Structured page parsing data
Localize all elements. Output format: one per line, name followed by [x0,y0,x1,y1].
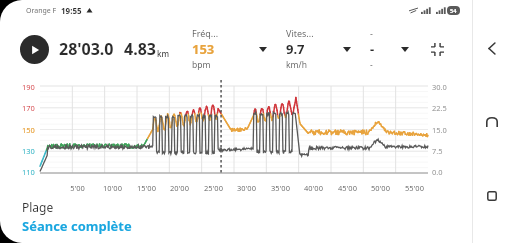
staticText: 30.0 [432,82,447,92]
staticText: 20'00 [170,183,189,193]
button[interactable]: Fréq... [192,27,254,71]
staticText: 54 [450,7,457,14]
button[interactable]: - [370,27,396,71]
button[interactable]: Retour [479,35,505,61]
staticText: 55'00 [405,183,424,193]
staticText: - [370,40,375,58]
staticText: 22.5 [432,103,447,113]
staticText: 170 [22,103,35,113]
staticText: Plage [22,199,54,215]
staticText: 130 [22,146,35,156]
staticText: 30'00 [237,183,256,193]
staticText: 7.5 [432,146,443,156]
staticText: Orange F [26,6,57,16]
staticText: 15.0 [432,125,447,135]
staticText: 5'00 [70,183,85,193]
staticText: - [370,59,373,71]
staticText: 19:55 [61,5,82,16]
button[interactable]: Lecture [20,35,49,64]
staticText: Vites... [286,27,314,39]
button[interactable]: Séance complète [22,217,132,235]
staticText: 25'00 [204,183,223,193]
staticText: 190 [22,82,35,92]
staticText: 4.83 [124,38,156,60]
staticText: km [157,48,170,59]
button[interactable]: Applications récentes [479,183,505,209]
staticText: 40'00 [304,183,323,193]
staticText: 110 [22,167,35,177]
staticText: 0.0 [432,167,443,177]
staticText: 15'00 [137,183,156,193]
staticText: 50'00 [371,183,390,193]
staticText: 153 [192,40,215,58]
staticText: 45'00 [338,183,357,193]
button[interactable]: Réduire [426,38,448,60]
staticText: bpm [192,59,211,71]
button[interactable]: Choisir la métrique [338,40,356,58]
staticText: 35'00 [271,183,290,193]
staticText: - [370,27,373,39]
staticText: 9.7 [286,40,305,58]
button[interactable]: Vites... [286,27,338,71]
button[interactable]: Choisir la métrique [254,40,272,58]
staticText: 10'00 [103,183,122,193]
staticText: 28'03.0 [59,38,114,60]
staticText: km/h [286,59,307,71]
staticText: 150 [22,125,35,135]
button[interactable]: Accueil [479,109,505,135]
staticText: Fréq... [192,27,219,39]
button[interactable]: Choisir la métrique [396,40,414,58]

> **ABOUT THIS TASK**: Copy out every line of the data that includes "interactable".

> **EXPECTED ANSWER**:
button[interactable]: Fréq... [192,27,254,71]
button[interactable]: - [370,27,396,71]
button[interactable]: Retour [479,35,505,61]
button[interactable]: Lecture [20,35,49,64]
button[interactable]: Séance complète [22,217,132,235]
button[interactable]: Applications récentes [479,183,505,209]
button[interactable]: Réduire [426,38,448,60]
button[interactable]: Choisir la métrique [338,40,356,58]
button[interactable]: Vites... [286,27,338,71]
button[interactable]: Choisir la métrique [254,40,272,58]
button[interactable]: Accueil [479,109,505,135]
button[interactable]: Choisir la métrique [396,40,414,58]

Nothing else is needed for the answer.